▶ WORK INSTRUCTION: Wherever a line in the records below contains "protección", copy that line.

== EXERCISE DATA ==

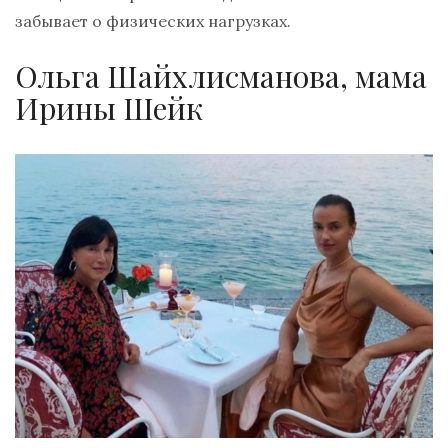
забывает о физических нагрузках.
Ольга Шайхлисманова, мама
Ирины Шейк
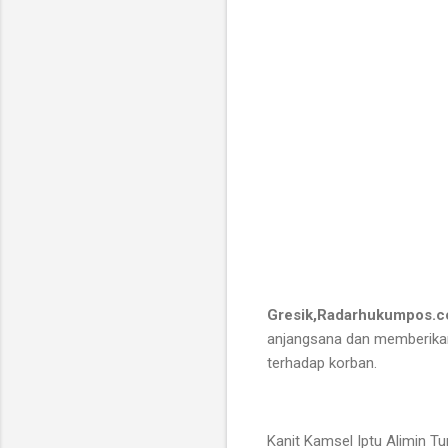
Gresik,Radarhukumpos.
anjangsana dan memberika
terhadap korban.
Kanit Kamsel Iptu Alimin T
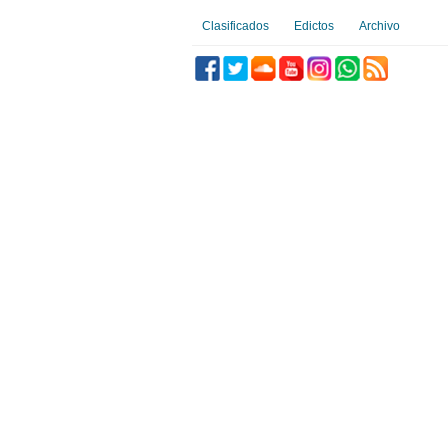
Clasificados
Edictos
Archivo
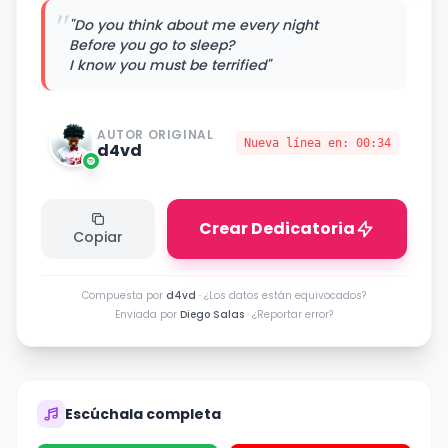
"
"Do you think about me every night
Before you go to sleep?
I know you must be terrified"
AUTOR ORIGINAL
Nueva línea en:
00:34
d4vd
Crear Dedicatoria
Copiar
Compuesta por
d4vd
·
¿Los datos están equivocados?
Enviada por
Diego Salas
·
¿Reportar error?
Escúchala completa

===
== EXERCISE DATA ==

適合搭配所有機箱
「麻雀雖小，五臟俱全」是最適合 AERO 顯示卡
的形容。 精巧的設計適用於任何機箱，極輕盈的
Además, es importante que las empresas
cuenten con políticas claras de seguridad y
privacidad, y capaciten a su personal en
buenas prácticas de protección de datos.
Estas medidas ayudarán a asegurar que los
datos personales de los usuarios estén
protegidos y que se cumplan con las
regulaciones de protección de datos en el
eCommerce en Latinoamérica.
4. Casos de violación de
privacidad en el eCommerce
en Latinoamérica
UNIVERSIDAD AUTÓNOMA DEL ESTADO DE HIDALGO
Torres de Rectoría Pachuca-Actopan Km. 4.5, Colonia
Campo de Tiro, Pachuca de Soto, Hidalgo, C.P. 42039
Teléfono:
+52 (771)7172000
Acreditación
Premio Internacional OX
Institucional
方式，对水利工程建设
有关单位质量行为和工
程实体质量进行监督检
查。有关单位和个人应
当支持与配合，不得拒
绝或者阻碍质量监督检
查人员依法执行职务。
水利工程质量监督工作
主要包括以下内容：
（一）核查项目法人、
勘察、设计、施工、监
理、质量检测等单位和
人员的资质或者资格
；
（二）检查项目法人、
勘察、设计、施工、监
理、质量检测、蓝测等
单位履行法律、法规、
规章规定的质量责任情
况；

===

▶ ANSWER FOR THIS EXERCISE:
buenas prácticas de protección de datos.
regulaciones de protección de datos en el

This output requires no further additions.